Amazon's first trick was selling a tablet so cheap, it was hard not to buy it, despite the shortcomings. Amazon's next trick was to build a second, larger tablet, to show it could compete (if not necessarily win) in the big leagues. Amazon's third trick — revealed Wednesday — is to blow past Apple and the Android rivals with flatter, faster tablets that are nonetheless priced insanely low. We've long known CEO Jeff Bezos was content to sell devices at cost — but we didn't know his company would actually go out and pay for such nice tablets. Here comes Kindle Fire HDX.

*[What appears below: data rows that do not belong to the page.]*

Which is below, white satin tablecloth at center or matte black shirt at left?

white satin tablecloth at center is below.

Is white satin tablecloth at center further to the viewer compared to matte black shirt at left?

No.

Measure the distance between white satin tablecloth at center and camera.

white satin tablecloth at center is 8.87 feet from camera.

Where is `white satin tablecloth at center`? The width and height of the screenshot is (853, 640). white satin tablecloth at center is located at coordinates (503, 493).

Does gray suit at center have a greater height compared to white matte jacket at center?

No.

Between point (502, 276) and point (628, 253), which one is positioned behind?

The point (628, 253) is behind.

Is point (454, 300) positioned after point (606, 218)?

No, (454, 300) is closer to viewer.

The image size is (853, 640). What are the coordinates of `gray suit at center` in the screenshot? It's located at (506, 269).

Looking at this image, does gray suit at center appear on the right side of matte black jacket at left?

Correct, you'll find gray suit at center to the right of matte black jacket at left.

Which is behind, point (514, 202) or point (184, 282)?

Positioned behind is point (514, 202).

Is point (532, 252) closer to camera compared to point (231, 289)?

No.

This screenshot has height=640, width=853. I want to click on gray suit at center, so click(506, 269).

"We make money when people use our devices, not when they buy our devices," Bezos told NBC News Monday during an in-person product briefing where he showed off the two new tablets.

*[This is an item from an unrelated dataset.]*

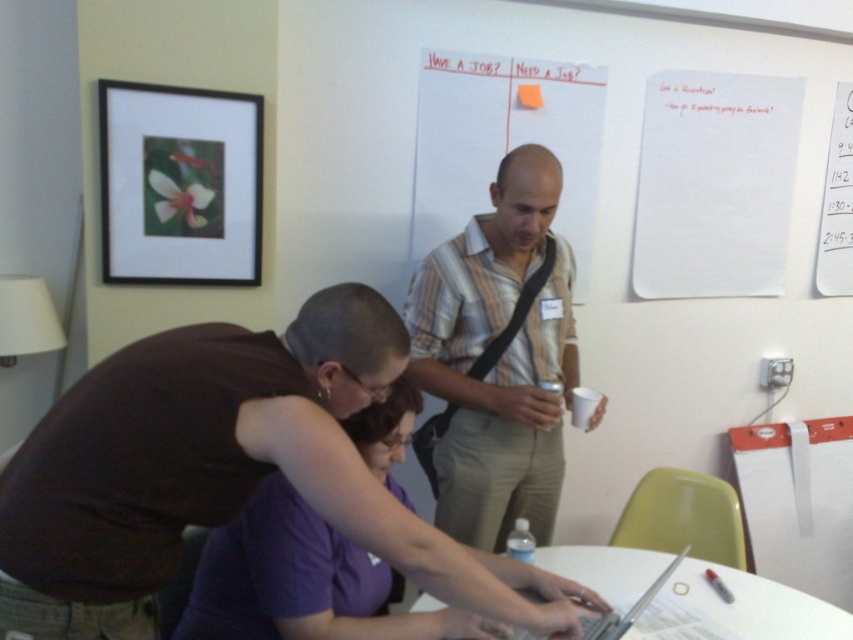 Based on the coordinates provided, which object in the scene is located at point (755, 605)?

The point (755, 605) indicates the white glossy table at center.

Major upgrades from last year's models, the 7-inch and 8.9-inch HDX models have the highest-resolution screens currently on the market, and the fastest chips ever put in tablets. But specs aren't the only step up here: new features let you send video to a smart TV or game console, enter low-power mode while reading books, download subscription movies for offline viewing — and even call for help from a live human technician if you run into trouble.
There's also a new magnetic jacket, the Origami cover — available in eight different color options, and in both leather and polyurethane — that folds up in a unique way to serve as a stable dual-position stand.
If many of these features are starting to sound a little bit like Apple's, that's surely by design. But it's also a threat to Apple's message of premium content and superior convenience: The HDX screens are much easier on the eyes than last year's iPads — the tablets' "pixel density" is better than the 9.7-inch iPad's "Retina" display and far better than the low-res screen on the iPad Mini. The ability to send video to a TV relies on the cloud, so it doesn't strain the tablet's processor like it does on an iPad. The feature also works with many TVs and set-top boxes that already have the Amazon Instant Video app, whereas iPads work only with Apple TVs. And no current iPad will let you read for 17 hours straight.
Let's not bury the other good news: The new 7-incher will cost $229 and ships Oct. 15, while the 8.9-incher — now with a rear-facing 8-megapixel camera — will cost $379 when it ships on Nov. 7. 4G versions of the two will be available for $100 extra, and now buyers will have a choice of adding service from AT&T or Verizon. (The Origami covers range in price from $45 to $70, based on size and material.)
Bezos said that Amazon is selling these at "roughly break-even" pricing, because the company makes money on its content sales. But assuming that's still too pricey, last year's $199 Kindle Fire HD will now sell for $139, and become the entry-level Kindle tablet.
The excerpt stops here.